我思考片刻道:“‘龍飛鳳舞’四字如何?聽聞先皇曾經也書寫過這四個字,堪稱‘書法瑰寶’,不知皇上可有挑戰之意啊?”我在皇後麵忍了這麽久,如今該挑釁挑釁了,免得她以為我年世蘭真的被她欺壓得翻不了身了。
“哈哈,當初朕年幼時,皇阿瑪便誇耀道,眾皇子之中也隻有朕在書法上可與之媲美,今兒就讓你開開眼界……”他覺得用我練字的小宣紙寫得不稱心便命蘇培盛到如意館去取來專門寫匾額的紙張。
寫好之後直接送到了如意館裝璜表框,我看見自然是愛不釋手,不僅僅是喜歡他的字,更是喜歡這個四個字的含義,他又說道:“你可知道皇阿瑪曾經送給了孝莊太皇太後一個‘福”,那是多麽巧妙啊?區區一個字表達了多福,多才,多壽,多田,構思精巧啊!”
“皇上說得沒錯,愛新覺羅家的子孫都是文韜武略的。”我誇耀道,便想著趁他高興提提頌芝的事兒道:“皇上,蘭兒有個不情之請……”

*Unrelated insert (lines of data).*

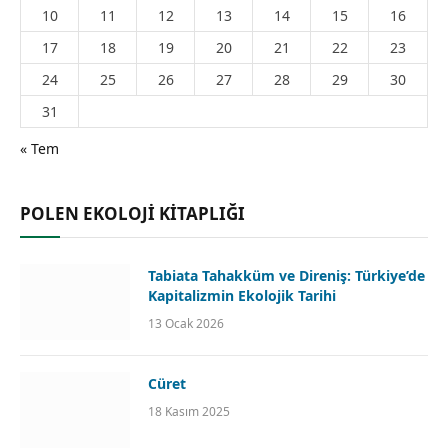
10
11
12
13
14
15
16
17
18
19
20
21
22
23
24
25
26
27
28
29
30
31
« Tem
POLEN EKOLOJİ KİTAPLIĞI
Tabiata Tahakküm ve Direniş: Türkiye’de
Kapitalizmin Ekolojik Tarihi
13 Ocak 2026
Cüret
18 Kasım 2025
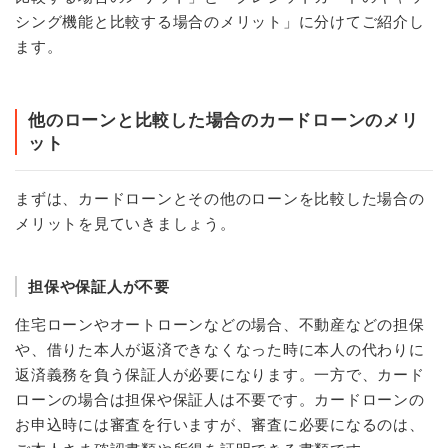
シング機能と比較する場合のメリット」に分けてご紹介し
ます。
他のローンと比較した場合のカードローンのメリ
ット
まずは、カードローンとその他のローンを比較した場合の
メリットを見ていきましょう。
担保や保証人が不要
住宅ローンやオートローンなどの場合、不動産などの担保
や、借りた本人が返済できなくなった時に本人の代わりに
返済義務を負う保証人が必要になります。一方で、カード
ローンの場合は担保や保証人は不要です。カードローンの
お申込時には審査を行いますが、審査に必要になるのは、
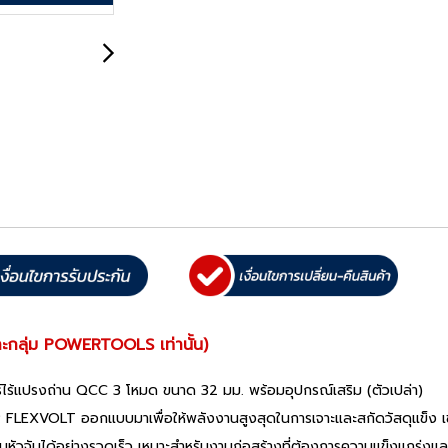
ะกลุ่ม POWERTOOLS เท่านั้น)
ไร้แปรงถ่าน QCC 3 โหมด ขนาด 32 มม. พร้อมอุปกรณ์เสริม (ตัวเปล่า)
4V XR FLEXVOLT ออกแบบมาเพื่อให้พลังงานสูงสุดในการเจาะและสกัดวัสดุแข็ง
หัวจับได้อย่างรวดเร็ว เหมาะสำหรับงานก่อสร้างที่ต้องการความแข็งแกร่งแล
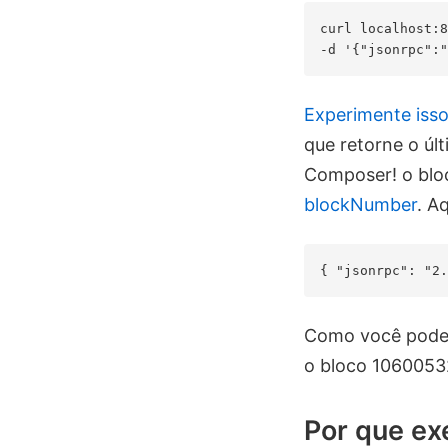
curl localhost:8
Experimente iss
que retorne o úl
Composer! o blo
blockNumber
. A
Como você pode v
o bloco 1060053
Por que exe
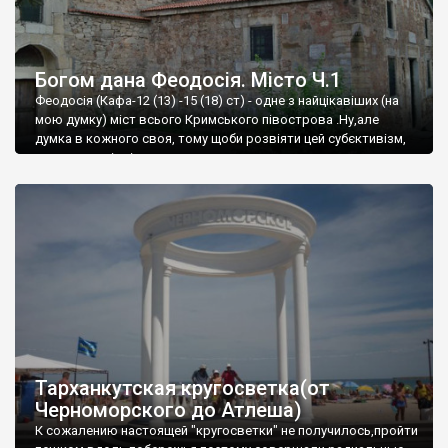
Богом дана Феодосія. Місто Ч.1
Феодосія (Кафа-12 (13) -15 (18) ст) - одне з найцікавіших (на
мою думку) міст всього Кримського півострова .Ну,але
думка в кожного своя, тому щоби розвіяти цей субєктивізм,
запрошую відвідати це
Тарханкутская кругосветка(от
Черноморского до Атлеша)
К сожалению настоящей "кругосветки" не получилось,пройти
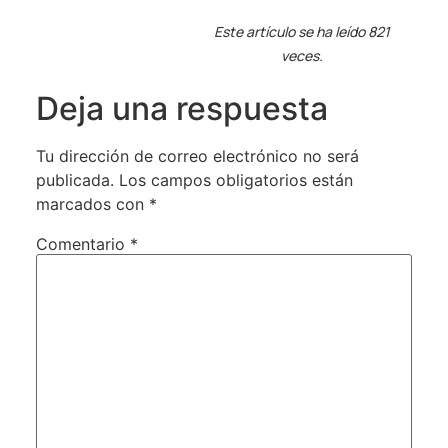
Este artículo se ha leído 821
veces.
Deja una respuesta
Tu dirección de correo electrónico no será
publicada.
Los campos obligatorios están
marcados con
*
Comentario
*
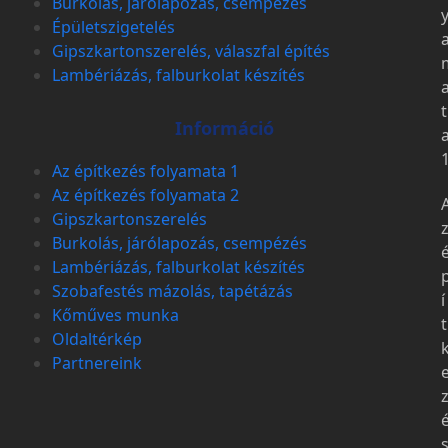
Burkolás, járólapozás, csempézés
Épületszigetelés
Gipszkartonszerelés, válaszfal építés
Lambériázás, falburkolat készítés
t
Információ
Az építkezés folyamata 1
Az építkezés folyamata 2
Gipszkartonszerelés
Burkolás, járólapozás, csempézés
Lambériázás, falburkolat készítés
Szobafestés mázolás, tapétázás
í
Kőműves munka
t
Oldaltérkép
Partnereink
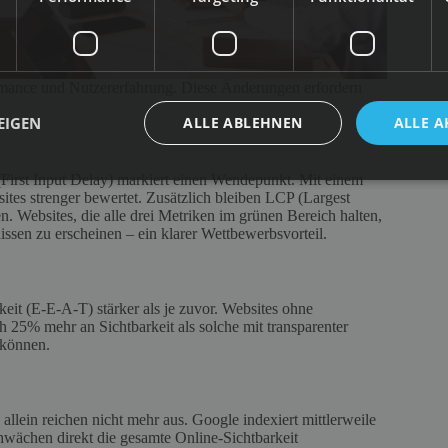
rmance und Nutzererfahrung. Diese Änderungen erfordern
EIGEN
ALLE ABLEHNEN
ALLE A
 (First Input Delay) markiert einen Wendepunkt. Mit einem
tes strenger bewertet. Zusätzlich bleiben LCP (Largest
. Websites, die alle drei Metriken im grünen Bereich halten,
sen zu erscheinen – ein klarer Wettbewerbsvorteil.
eit (E-E-A-T) stärker als je zuvor. Websites ohne
h 25% mehr an Sichtbarkeit als solche mit transparenter
 können.
lein reichen nicht mehr aus. Google indexiert mittlerweile
hwächen direkt die gesamte Online-Sichtbarkeit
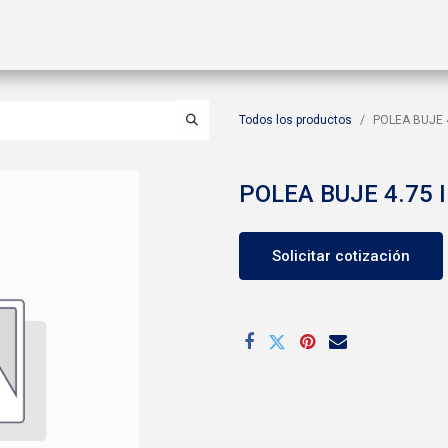
ctos
Soluciones
Gas A2L
Sucursales
Contáctanos
Todos los productos
POLEA BUJE 4
POLEA BUJE 4.75 
Solicitar cotización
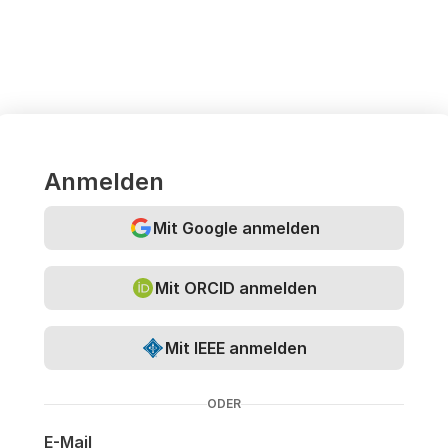
Anmelden
Mit Google anmelden
Mit ORCID anmelden
Mit IEEE anmelden
ODER
E-Mail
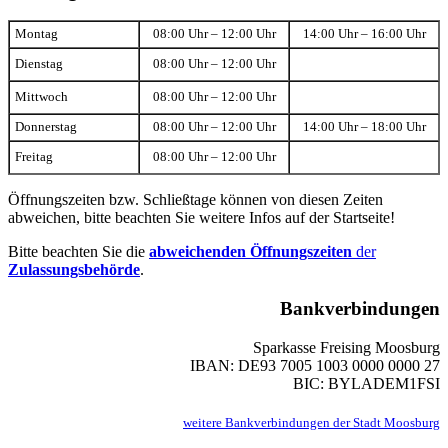
Montag
08:00 Uhr – 12:00 Uhr
14:00 Uhr – 16:00 Uhr
Dienstag
08:00 Uhr – 12:00 Uhr
Mittwoch
08:00 Uhr – 12:00 Uhr
Donnerstag
08:00 Uhr – 12:00 Uhr
14:00 Uhr – 18:00 Uhr
Freitag
08:00 Uhr – 12:00 Uhr
Öffnungszeiten bzw. Schließtage können von diesen Zeiten
abweichen, bitte beachten Sie weitere Infos auf der Startseite!
Bitte beachten Sie die
abweichenden Öffnungszeiten
der
Zulassungsbehörde
.
Bankverbindungen
Sparkasse Freising Moosburg
IBAN: DE93 7005 1003 0000 0000 27
BIC: BYLADEM1FSI
weitere Bankverbindungen der Stadt Moosburg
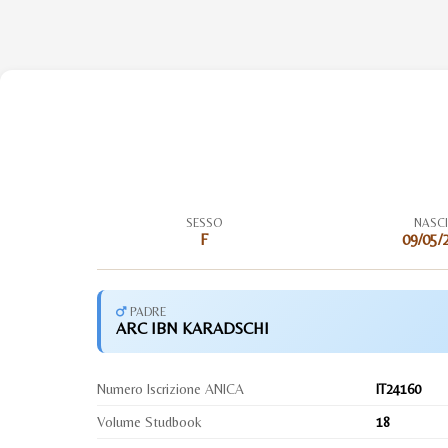
SESSO
NASC
F
09/05/
PADRE
ARC IBN KARADSCHI
Numero Iscrizione ANICA
IT24160
Volume Studbook
18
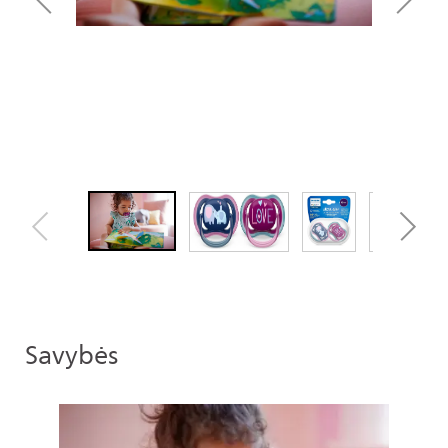
Savybės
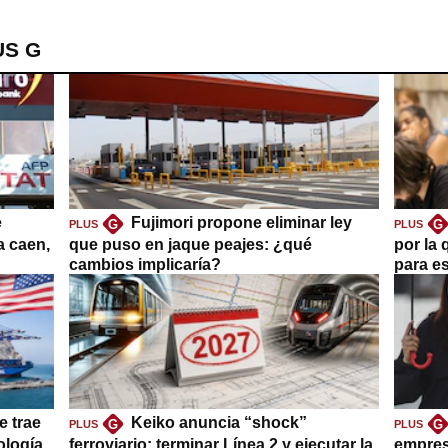
US G
e
Fujimori propone eliminar ley
G
G
PLUS
PLUS
a caen,
que puso en jaque peajes: ¿qué
por la 
cambios implicaría?
para es
e trae
Keiko anuncia “shock”
G
G
PLUS
PLUS
ología
ferroviario: terminar Línea 2 y ejecutar la
empres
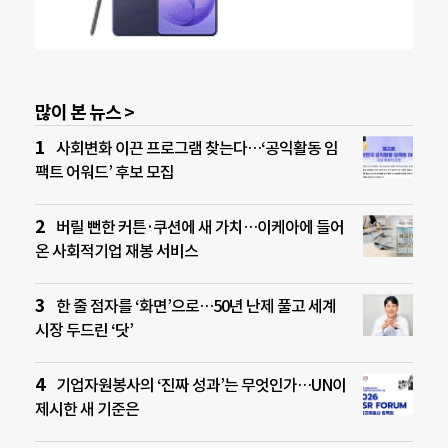
많이 본 뉴스 >
사회변화 이끈 프로그램 찾는다…‘공익활동 임
팩트 어워드’ 후보 모집
버릴 뻔한 커튼·쿠션에 새 가치…이케아에 들어
온 사회적기업 재봉 서비스
한 줄 점자를 ‘화면’으로…50년 난제 풀고 세계
시장 두드린 ‘닷’
기업자원봉사의 ‘진짜 성과’는 무엇인가…UN이
제시한 새 기준은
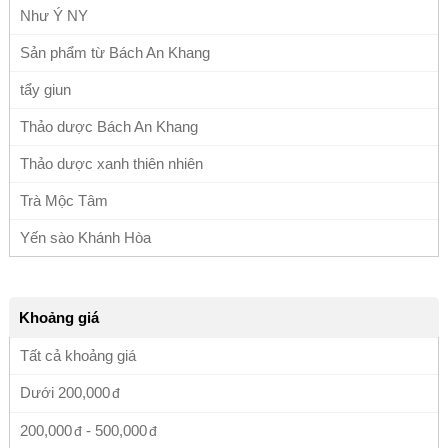
Như Ý NY
Sản phẩm từ Bách An Khang
tẩy giun
Thảo dược Bách An Khang
Thảo dược xanh thiên nhiên
Trà Mộc Tâm
Yến sào Khánh Hòa
Khoảng giá
Tất cả khoảng giá
Dưới
200,000
200,000
-
500,000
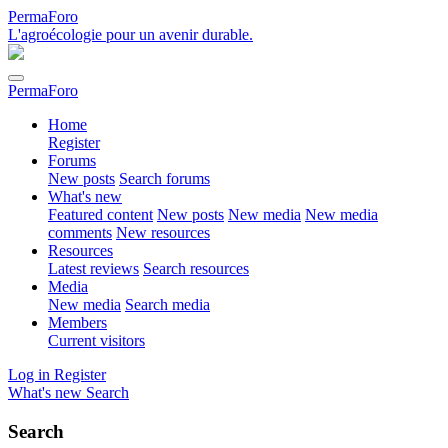
PermaForo
L'agroécologie pour un avenir durable.
PermaForo
Home
Register
Forums
New posts
Search forums
What's new
Featured content
New posts
New media
New media
comments
New resources
Resources
Latest reviews
Search resources
Media
New media
Search media
Members
Current visitors
Log in
Register
What's new
Search
Search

“哦?難得蘭兒有請求,你且說說,隻要不是再將宮女送到朕的龍**,朕都允你……”這可讓我如何張口啊?我本就忌諱頌芝的那一樁子事兒,要在他麵前提起給頌芝名分的事兒本就難以啟齒,如今他都如此言語了,我還能張嘴麽?
“皇上,怎麽拿著這個事兒來取笑?蘭兒不依!”我一時也沒得心思再言語了,他也許心中也有疙瘩,轉口道:“蘭兒隻是覺得許久沒去騎馬了,想念得很,何時皇上狩獵時帶上蘭兒啊?”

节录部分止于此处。